De acordo com o delegatário interino Sanderson Martins, “o mais importante na atuação da Unidade Interligada é que ela permite ao cidadão ou cidadã sair da maternidade já com a certidão de nascimento em mãos, garantindo dignidade e acesso imediato aos seus direitos”.

A diretora-geral do Hospital Regional Adélia Matos Fonseca, Ana Karoline Furtado Dutra, ressaltou que “a reativação da Unidade Interligada é um marco para nós e para os nossos usuários, que agora têm garantido o seu direito ao registro civil ainda na maternidade”. O secretário de Governo, Júnior Maranhão, destacou que “todos os esforços necessários para erradicar o sub-registro no município serão empenhados pela Prefeitura de Itapecuru-Mirim, em parceria com as instituições responsáveis por garantir esse direito fundamental.”

Foto horizontal da Reativação de unidade interligada de registro civil em Itapecuru-Mirim. A imagem mostra três pessoas em primeiro plano em um corredor claro de maternidade. No centro da foto, uma mulher de meia-idade ou idosa, com cabelos grisalhos e usando uma máscara facial azul, está segurando um bebê recém-nascido enrolado em uma manta rosa e branca.
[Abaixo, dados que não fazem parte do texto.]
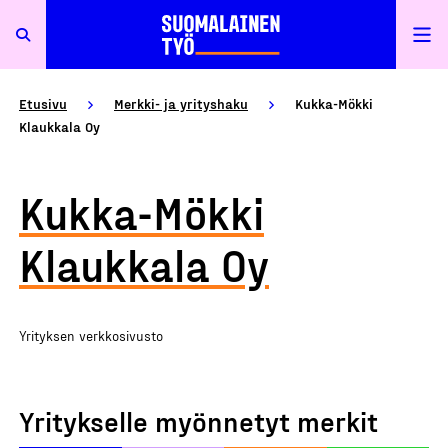
Etusivu
Merkki- ja yrityshaku
Kukka-Mökki
Klaukkala Oy
Kukka-Mökki
Klaukkala Oy
Yrityksen verkkosivusto
Yritykselle myönnetyt merkit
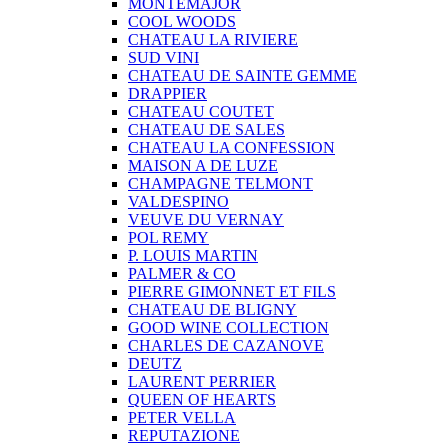
MONTEMAJOR
COOL WOODS
CHATEAU LA RIVIERE
SUD VINI
CHATEAU DE SAINTE GEMME
DRAPPIER
CHATEAU COUTET
CHATEAU DE SALES
CHATEAU LA CONFESSION
MAISON A DE LUZE
CHAMPAGNE TELMONT
VALDESPINO
VEUVE DU VERNAY
POL REMY
P. LOUIS MARTIN
PALMER & CO
PIERRE GIMONNET ET FILS
CHATEAU DE BLIGNY
GOOD WINE COLLECTION
CHARLES DE CAZANOVE
DEUTZ
LAURENT PERRIER
QUEEN OF HEARTS
PETER VELLA
REPUTAZIONE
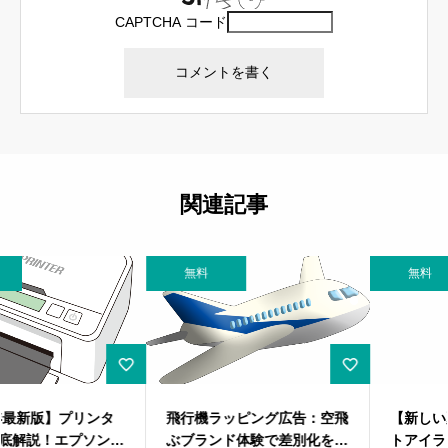
CAPTCHA コード
関連記事
無料
無料
飛行機ラッピング広告：空飛
【新しい夏のビジネス】ヒー
ぶブランド体験で差別化を実
トアイランド日本を乗り越え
Ela está vestindo uma blusa marrom e calças estampadas. Ao lado dela, à direita, um homem jovem com bigode e cavanhaque, vestindo uma camiseta regata preta, está sorrindo e segurando uma certidão de nascimento. Ambos estão olhando para a câmera e parecem felizes. Ao fundo, o corredor se estende e é possível ver outras pessoas, indicando que o local está movimentado. Há portas e janelas ao longo do corredor.
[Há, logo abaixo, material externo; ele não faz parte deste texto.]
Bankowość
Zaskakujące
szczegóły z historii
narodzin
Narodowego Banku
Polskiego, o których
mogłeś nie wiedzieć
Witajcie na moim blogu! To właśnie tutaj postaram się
Rômulo Monteiro (foto acima), pai da recém-nascida Olivia Vieira Franco, de apenas três dias, agradeceu pelo registro de sua filha. “Quero agradecer a todos pelo rápido e eficiente atendimento da Unidade Interligada de Registro Civil de Nascimento do Hospital Regional Adélia Matos Fonseca. Agora sei que todos os direitos sociais de minha filha estão preservados”, elogiou.
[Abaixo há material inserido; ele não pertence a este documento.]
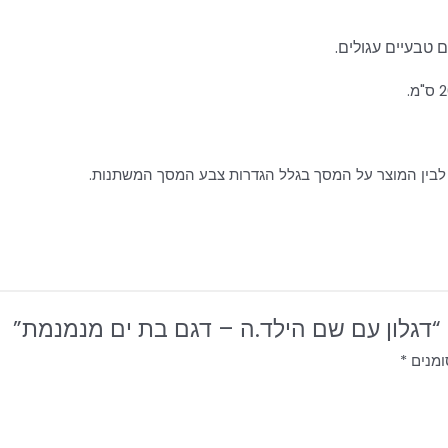
 טבעיים עגולים.
לבין המוצר על המסך בגלל הגדרות צבע המסך המשתנות.
“דגלון עם שם הילד.ה – דגם בת ים מנמנמת”
ומנים
*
Com a retomada do funcionamento da unidade dentro da maternidade pública, a Unidade Interligada de Registro Civil de Nascimento passa a exercer um papel estratégico na garantia do direito ao registro civil desde o nascimento, especialmente para populações vulneráveis e residentes em áreas rurais ou de difícil acesso. A certidão de nascimento emitida ainda na maternidade evita que famílias precisem se deslocar até cartórios e assegura que crianças comecem a vida com reconhecimento formal, dignidade e acesso garantido a serviços essenciais.